Ziel war, die bekannte Ballade „Der Zauberlehrling“ von Johann Wolfgang von Goethe zuerst inhaltlich nachzuvollziehen, um sich im Anschluss mit der Gefühlswelt des übermütigen Lehrlings auseinanderzusetzen. Wie fühlt sich jemand, dessen Mentor ihn mit der Möglichkeit allein lässt, seine neu erworbenen Fähigkeiten einmal selbst auszutesten?

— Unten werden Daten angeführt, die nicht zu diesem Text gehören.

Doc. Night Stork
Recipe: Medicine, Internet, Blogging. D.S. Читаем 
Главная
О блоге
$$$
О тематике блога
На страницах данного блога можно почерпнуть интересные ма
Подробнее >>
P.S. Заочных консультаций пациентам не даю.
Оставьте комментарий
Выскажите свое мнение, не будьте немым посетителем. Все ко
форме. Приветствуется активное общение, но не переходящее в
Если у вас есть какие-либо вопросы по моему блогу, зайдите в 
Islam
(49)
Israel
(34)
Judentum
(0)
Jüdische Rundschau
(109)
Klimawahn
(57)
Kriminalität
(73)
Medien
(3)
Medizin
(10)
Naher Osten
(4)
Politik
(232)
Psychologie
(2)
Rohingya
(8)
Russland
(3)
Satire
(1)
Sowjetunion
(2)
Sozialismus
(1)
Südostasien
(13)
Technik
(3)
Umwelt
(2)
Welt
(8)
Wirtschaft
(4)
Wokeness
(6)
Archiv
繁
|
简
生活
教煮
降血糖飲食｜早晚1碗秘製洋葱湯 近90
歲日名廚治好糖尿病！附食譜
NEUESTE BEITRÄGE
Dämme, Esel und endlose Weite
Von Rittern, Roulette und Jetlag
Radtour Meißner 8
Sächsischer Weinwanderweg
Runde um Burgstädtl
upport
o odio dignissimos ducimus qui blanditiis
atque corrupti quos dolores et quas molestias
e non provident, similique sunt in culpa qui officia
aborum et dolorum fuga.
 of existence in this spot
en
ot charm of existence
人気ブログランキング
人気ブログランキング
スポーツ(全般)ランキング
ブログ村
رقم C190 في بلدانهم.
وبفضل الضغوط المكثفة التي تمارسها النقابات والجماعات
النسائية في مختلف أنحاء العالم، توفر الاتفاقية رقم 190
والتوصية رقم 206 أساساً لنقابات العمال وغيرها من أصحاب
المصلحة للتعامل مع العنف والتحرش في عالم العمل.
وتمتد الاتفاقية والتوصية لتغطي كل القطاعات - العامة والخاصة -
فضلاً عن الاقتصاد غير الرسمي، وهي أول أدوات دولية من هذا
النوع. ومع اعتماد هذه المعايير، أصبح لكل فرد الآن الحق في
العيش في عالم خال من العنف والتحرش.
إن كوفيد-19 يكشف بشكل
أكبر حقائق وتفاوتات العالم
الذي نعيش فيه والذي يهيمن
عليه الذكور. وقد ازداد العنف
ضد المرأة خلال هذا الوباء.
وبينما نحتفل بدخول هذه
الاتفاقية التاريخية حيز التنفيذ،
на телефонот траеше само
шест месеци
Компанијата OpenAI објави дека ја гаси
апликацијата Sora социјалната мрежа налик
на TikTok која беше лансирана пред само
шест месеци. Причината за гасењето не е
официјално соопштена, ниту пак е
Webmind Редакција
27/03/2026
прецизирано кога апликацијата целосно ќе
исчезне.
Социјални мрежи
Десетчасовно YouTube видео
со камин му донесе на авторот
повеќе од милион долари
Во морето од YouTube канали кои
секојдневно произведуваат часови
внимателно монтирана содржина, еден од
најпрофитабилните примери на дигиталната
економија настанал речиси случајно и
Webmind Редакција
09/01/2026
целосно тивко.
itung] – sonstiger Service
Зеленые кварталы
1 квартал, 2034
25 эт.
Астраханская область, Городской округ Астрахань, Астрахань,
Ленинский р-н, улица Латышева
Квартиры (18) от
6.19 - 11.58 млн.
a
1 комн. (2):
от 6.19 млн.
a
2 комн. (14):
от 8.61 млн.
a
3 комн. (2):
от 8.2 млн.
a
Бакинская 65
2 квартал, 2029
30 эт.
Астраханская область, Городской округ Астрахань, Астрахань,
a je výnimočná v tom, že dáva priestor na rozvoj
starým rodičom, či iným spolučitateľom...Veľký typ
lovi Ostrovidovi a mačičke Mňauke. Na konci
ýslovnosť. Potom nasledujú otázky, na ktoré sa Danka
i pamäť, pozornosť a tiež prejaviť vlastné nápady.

Die anfängliche Euphorie über die Abwesenheit des Meisters entwickelt sich im Verlauf der Handlung hin zu Erstaunen über die Konsequenzen der eigenen Zauberversuche hin zu Panik, als die Situation ins Chaos mündet. Erst als der Zaubermeister zurückkehrt und die Zaubereien des Lehrlings rückgängig macht, kann der Junge aufatmen. Umgesetzt wurde dieses Vorhaben auf Basis von Smileys, die den Lernerinnen und Lernen aus dem täglichen Umgang mit digitalen Text-Nachrichten vertraut sind. Welcher Smiley drückt denn nun die Gefühle in den ersten Strophen aus? Welcher Gesichtsausdruck passt zur Erleichterung am Ende?

Diese Verbindung zwischen einer Ballade aus dem 19. Jahrhundert und dem mittlerweile alltäglichen Ausdruck von Emotionen Mit Hilfe von „Emojis“ machte den Lernerinnen und Lernern Spaß und konnte ihr Verständnis für fremde Perspektiven vertiefen.